PROBLEM TO SOLVE.
Look below for the line containing "Image resolution: width=351, height=2576." and the line containing "[Domů] (194, 21)"; repeat exactly those two lines and all lines between them, and nothing else.

GIVEN RECORDS.
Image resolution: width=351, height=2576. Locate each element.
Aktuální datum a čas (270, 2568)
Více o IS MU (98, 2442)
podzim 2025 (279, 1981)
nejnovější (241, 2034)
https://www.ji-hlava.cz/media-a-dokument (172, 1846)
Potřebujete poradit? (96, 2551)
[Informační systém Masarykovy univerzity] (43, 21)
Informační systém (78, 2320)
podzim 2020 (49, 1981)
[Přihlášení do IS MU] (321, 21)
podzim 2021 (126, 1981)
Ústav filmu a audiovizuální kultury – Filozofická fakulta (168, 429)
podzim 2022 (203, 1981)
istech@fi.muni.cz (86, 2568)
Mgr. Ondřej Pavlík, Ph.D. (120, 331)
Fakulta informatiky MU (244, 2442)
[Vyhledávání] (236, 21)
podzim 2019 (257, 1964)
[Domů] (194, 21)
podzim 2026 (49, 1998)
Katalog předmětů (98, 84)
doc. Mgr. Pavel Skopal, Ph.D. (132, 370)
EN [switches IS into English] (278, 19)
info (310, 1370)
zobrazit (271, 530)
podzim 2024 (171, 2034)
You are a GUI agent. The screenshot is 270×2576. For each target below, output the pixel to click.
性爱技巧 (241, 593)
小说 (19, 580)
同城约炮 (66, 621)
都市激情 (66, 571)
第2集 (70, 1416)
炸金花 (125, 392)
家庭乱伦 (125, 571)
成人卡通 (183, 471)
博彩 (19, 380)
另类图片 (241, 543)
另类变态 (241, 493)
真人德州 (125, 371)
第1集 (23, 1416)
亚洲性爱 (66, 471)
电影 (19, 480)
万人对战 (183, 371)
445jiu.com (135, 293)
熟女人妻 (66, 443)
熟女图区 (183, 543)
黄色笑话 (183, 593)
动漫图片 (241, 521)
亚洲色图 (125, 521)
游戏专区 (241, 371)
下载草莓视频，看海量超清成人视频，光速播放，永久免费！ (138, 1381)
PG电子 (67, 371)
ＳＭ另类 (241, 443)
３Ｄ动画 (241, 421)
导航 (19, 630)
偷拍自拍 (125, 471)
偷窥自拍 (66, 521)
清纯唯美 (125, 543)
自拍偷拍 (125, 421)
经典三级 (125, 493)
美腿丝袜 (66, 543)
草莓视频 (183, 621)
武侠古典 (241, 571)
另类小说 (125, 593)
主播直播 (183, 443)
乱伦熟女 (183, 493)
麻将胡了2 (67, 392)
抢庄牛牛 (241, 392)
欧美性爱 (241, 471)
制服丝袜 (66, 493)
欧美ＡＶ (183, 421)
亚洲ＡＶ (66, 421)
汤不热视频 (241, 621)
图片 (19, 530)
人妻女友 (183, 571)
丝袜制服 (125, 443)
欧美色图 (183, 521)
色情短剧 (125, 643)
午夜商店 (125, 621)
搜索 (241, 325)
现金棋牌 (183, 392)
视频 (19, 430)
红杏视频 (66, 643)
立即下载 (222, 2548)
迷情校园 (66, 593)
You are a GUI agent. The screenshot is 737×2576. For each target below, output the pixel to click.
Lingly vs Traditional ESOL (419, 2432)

---

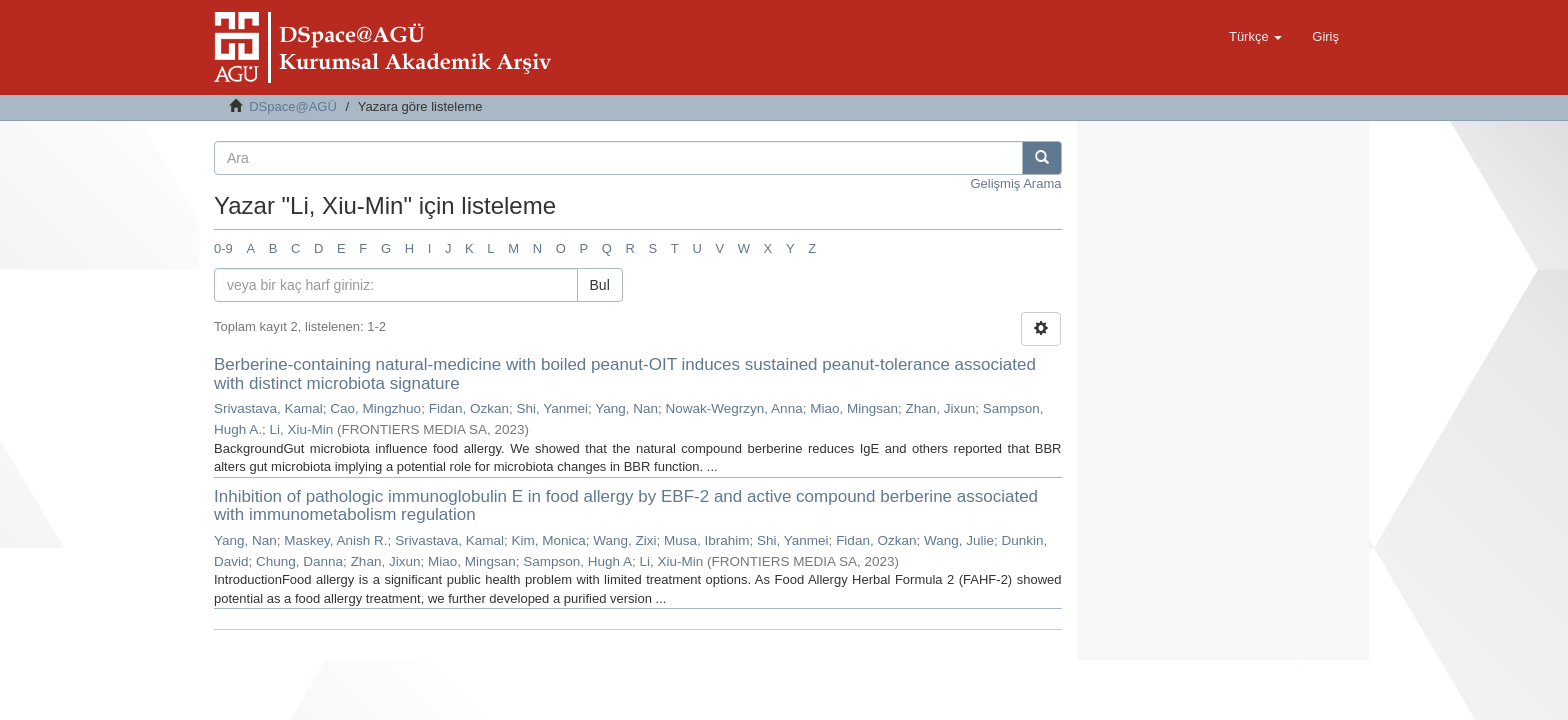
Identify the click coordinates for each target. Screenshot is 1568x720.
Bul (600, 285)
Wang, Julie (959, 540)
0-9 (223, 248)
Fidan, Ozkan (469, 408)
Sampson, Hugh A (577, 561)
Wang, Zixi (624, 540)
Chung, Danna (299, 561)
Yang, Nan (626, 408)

--

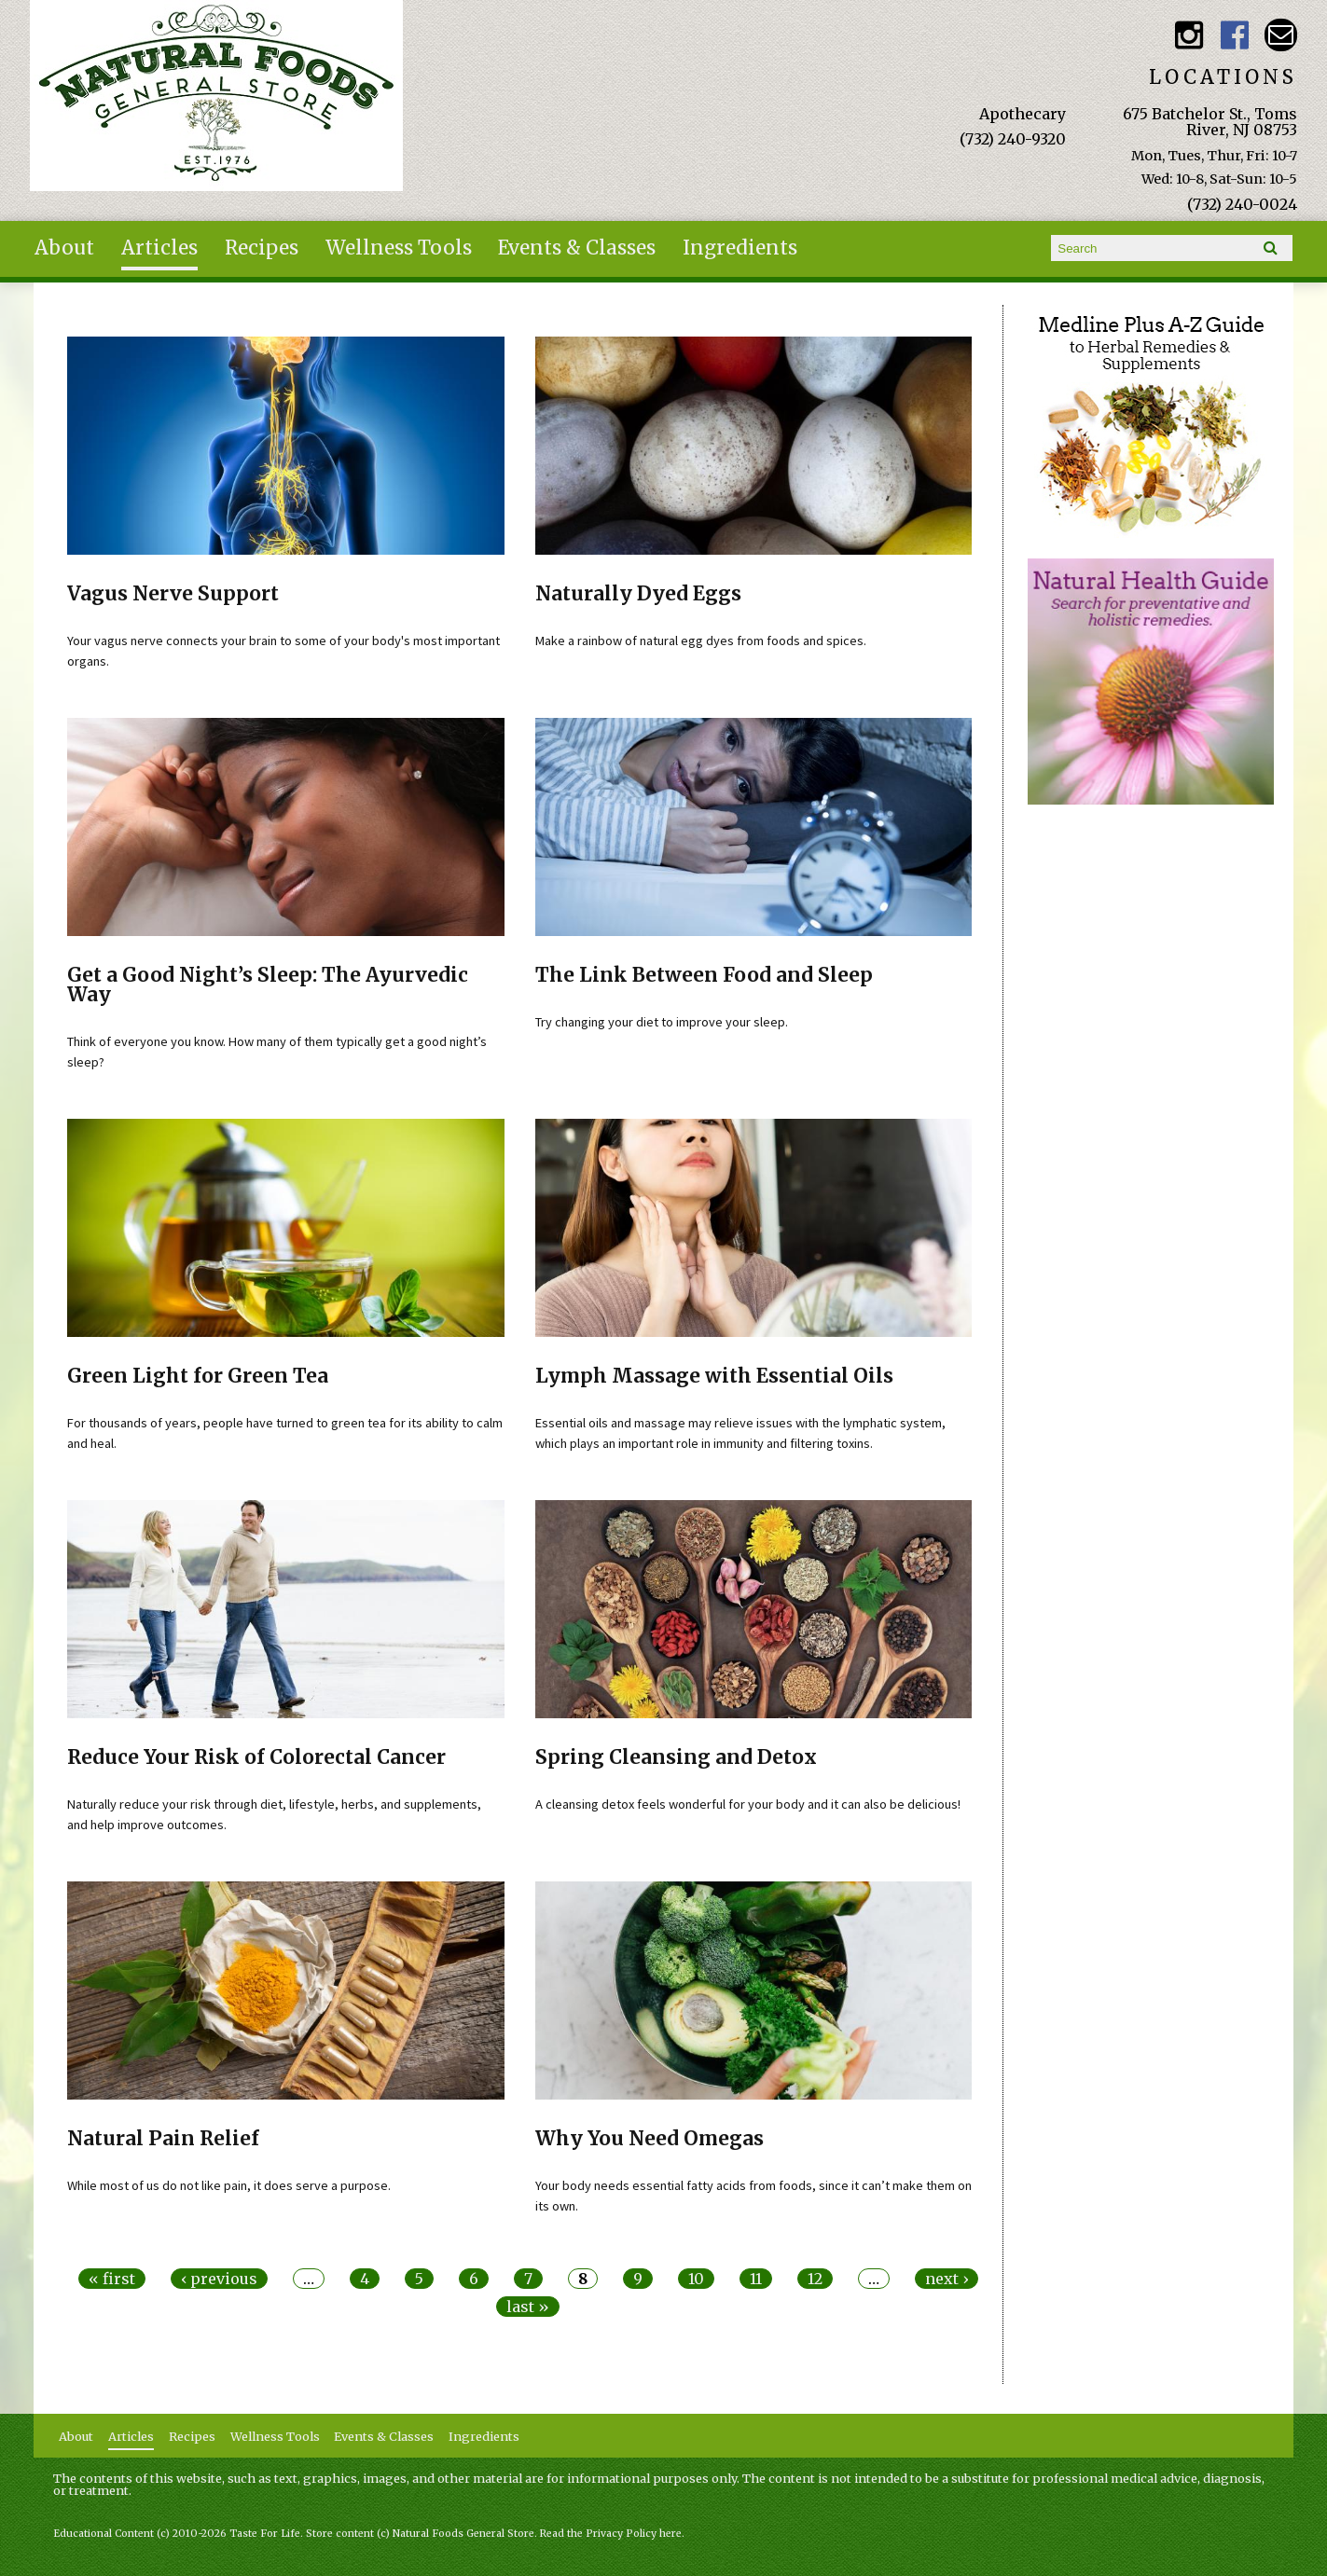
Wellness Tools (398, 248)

EXERCISE OUTPUT.
Image resolution: width=351, height=2576. Locate each element.
Aktuální datum a čas (270, 2568)
Více o IS MU (98, 2442)
podzim 2025 (279, 1981)
nejnovější (241, 2034)
https://www.ji-hlava.cz/media-a-dokument (172, 1846)
Potřebujete poradit? (96, 2551)
[Informační systém Masarykovy univerzity] (43, 21)
Informační systém (78, 2320)
podzim 2020 (49, 1981)
[Přihlášení do IS MU] (321, 21)
podzim 2021 (126, 1981)
Ústav filmu a audiovizuální kultury – Filozofická fakulta (168, 429)
podzim 2022 (203, 1981)
istech@fi.muni.cz (86, 2568)
Mgr. Ondřej Pavlík, Ph.D. (120, 331)
Fakulta informatiky MU (244, 2442)
[Vyhledávání] (236, 21)
podzim 2019 (257, 1964)
[Domů] (194, 21)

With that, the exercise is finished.